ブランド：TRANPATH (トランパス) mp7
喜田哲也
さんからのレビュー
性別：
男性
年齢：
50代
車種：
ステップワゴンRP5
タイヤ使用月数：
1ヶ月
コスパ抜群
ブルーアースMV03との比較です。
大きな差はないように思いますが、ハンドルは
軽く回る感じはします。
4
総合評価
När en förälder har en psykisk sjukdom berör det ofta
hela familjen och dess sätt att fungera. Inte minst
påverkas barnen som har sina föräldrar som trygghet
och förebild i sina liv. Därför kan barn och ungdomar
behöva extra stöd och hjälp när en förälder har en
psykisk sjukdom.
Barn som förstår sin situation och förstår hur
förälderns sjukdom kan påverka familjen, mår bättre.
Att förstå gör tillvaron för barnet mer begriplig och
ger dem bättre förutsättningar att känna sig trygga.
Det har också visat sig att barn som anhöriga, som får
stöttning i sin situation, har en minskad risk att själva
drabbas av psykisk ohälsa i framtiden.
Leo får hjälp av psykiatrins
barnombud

What the task requires. Return every line of the material word for word.

Task response.
ブランド：TRANPATH (トランパス) mp7
喜田哲也
さんからのレビュー
性別：
男性
年齢：
50代
車種：
ステップワゴンRP5
タイヤ使用月数：
1ヶ月
コスパ抜群
ブルーアースMV03との比較です。
大きな差はないように思いますが、ハンドルは
軽く回る感じはします。
4
総合評価
När en förälder har en psykisk sjukdom berör det ofta
hela familjen och dess sätt att fungera. Inte minst
påverkas barnen som har sina föräldrar som trygghet
och förebild i sina liv. Därför kan barn och ungdomar
behöva extra stöd och hjälp när en förälder har en
psykisk sjukdom.
Barn som förstår sin situation och förstår hur
förälderns sjukdom kan påverka familjen, mår bättre.
Att förstå gör tillvaron för barnet mer begriplig och
ger dem bättre förutsättningar att känna sig trygga.
Det har också visat sig att barn som anhöriga, som får
stöttning i sin situation, har en minskad risk att själva
drabbas av psykisk ohälsa i framtiden.
Leo får hjälp av psykiatrins
barnombud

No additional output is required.